I’ve been so lazy and unmotivated to post on Instagram, overwhelmed by the infinite photos of others and even of those in my own phone. However, while running into some emotional battles with 5-year-old Geo as we adjust to our new family dynamic with Baby Delphi (he totally loves her but is dealing with the fact that he’s no longer the center of our attention), I went into my feed and scrolled all the way to the bottom, back when my little Geo was a baby.
In tears I looked through all the photos and videos and read my captions. There was so much positivity and soulfulness in them. Why have I lost the motivation to literally take five minutes to write a few sentences and share a memorable photo?

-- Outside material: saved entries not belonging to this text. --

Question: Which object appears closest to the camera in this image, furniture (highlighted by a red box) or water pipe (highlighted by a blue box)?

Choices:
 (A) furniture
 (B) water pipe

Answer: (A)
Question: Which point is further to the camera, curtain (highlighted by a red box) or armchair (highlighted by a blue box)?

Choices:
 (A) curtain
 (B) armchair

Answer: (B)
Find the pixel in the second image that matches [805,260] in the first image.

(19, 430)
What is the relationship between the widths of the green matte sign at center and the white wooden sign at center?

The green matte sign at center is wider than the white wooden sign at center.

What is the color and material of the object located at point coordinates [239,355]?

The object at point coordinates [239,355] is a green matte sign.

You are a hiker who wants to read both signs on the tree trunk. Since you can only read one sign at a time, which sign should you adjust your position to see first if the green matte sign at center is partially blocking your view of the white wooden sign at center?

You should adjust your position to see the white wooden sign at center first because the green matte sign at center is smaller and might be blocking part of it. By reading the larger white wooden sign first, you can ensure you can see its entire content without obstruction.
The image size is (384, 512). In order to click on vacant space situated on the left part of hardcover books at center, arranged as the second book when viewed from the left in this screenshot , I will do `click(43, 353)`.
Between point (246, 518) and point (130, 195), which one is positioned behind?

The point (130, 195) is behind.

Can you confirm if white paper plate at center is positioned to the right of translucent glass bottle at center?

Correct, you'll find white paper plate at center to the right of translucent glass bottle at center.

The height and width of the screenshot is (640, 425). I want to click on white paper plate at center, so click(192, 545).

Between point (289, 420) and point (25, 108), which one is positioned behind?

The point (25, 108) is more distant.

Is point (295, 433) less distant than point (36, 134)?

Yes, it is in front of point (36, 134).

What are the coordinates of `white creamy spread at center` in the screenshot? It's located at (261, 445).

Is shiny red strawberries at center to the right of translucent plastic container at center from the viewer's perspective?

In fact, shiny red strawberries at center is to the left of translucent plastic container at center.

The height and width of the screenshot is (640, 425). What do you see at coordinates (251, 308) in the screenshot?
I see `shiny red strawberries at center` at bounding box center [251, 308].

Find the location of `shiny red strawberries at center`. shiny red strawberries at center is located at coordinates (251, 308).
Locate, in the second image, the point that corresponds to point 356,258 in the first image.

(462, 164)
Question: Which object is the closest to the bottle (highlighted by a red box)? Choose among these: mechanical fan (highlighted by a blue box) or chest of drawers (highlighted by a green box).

Have five years of my adult life in my thirties made me jaded? I used to even include hashtags, but stopped when I began reading about child trafficking... that’s when it started to change.
Not like I was oblivious to the darkness in the world before, but the things I’ve discovered about the exploitation and abuse of children shattered what faith I had in humanity’s inherent goodness; more so than the atrocities of war or poverty, of which I was painfully aware since my own childhood.
Despite my reluctance to include the vulnerable and private colors of my life on the internet canvas, if I hadn’t posted all those photos of Geo as a baby and toddler, I wouldn’t have those accessible snippets of memories now - comforting me in a moment of panic because my once-tiny-baby is now a grown boy with big feelings... still just as much in need of affection, security, reassurance, playtime, being seen and heard, positively disciplined (when I don't succumb to the urge to yell), cuddled, held, etc. Sure the photos are in my digital backup files and some I’ve printed, gifted, framed, etc, and I did make a photo book of Geo’s first year that we’ll always treasure - but the Instagram feed that those words and images comprise is something I treasure as well.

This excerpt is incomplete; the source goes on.